Lunar troctolite 76535 is a cumulate of geochemical significance for the evolution of the lunar interior; it retains textural and compositional evidence of extremely slow cooling. The paradox posed by recent discovery of mm-scale dendritic P-zoning in olivine crystals of 76535 (Hammer et al., 2017, LPSC), signaling rapid initial olivine crystal growth, motivates our experimental study of olivine nucleation and growth kinetics. Guided by compositional constraints (Sonzogni et al., 2015, and O’Sullivan and Neal, 2013) and MELTS (Gualda and Ghiorso, 2012, Journal of Petrology) modeling, we synthesized a starting composition from reagents and performed one high-temperature quench and two dynamic cooling experiments in a 1-atm furnace utilizing a CO₂-H₂ gas mixture to control oxygen fugacity at 2 log units below the FMQ buffer and Re wire loops to suspend samples in the furnace hot spot. In the crystallization runs, samples were first superheated (held 24 h at 100 and 50 °C above the MELTS calculated liquidus, 1293 °C) and then undercooled (to 75 °C below the liquidus and held 24 h). The quench experiment contains only glass, and the crystallization experiments contain glass, forsteritic olivine (Fo₈₈), and anorthitic plagioclase (An_96-97). The first of the latter experiments was compromised by Fe-loss to a nearby Pt wire. The olivine and plagioclase compositions in the crystallization experiments are similar (except as related with Fe-loss) and match those in 76535, affirming a suitable starting melt.
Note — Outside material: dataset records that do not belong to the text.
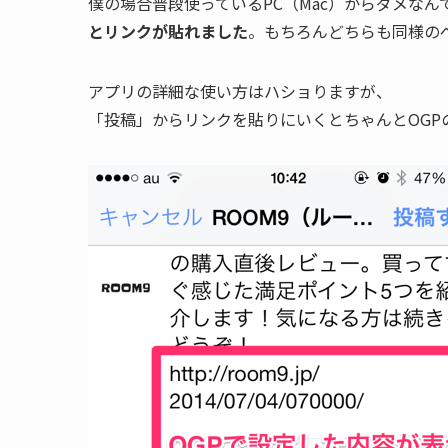
僕の場合普段使っているPC（Mac）からダメなん
とリンクが貼れました
。もちろんどちらも同様の
アプリの詳細な使い方はハショりますが、
「投稿」からリンクを貼りにいくとちゃんとOGP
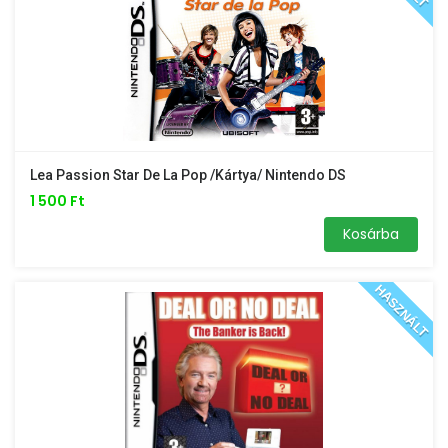
Lea Passion Star De La Pop /kártya/ Nintendo DS
1 500 Ft
Kosárba
HASZNÁLT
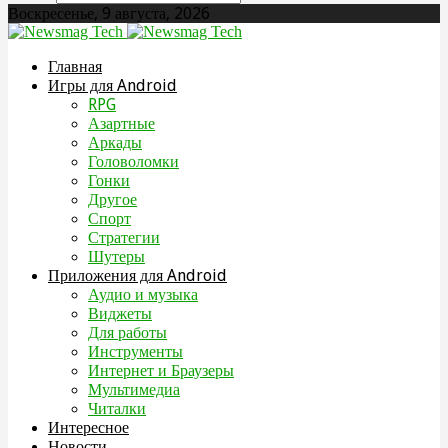
Воскресенье, 9 августа, 2026
Главная
Игры для Android
RPG
Азартные
Аркады
Головоломки
Гонки
Другое
Спорт
Стратегии
Шутеры
Приложения для Android
Аудио и музыка
Виджеты
Для работы
Инструменты
Интернет и Браузеры
Мультимедиа
Читалки
Интересное
Новости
In an unexpected texture, we observed plagioclase laths with internal cavities that are either unfilled (only glass) or filled with olivine. Olivine crystals occurred almost exclusively in contact with plagioclase, not distributed homogeneously throughout the sample; the crystals attached to the edges of plagioclase laths and in contact with glass are polyhedral and lesser in Mg than those in the plagioclase. We interpret this texture as indicating that both phases grew rapidly and that one or the other nucleated heterogeneously on the first-to-form phase. Our experiments were not intended to explicitly mimic the thermal history of 76535 parent magma, but the high superheating and undercooling ensured we induced rapid crystal growth and could begin to explore those influences on olivine growth kinetics.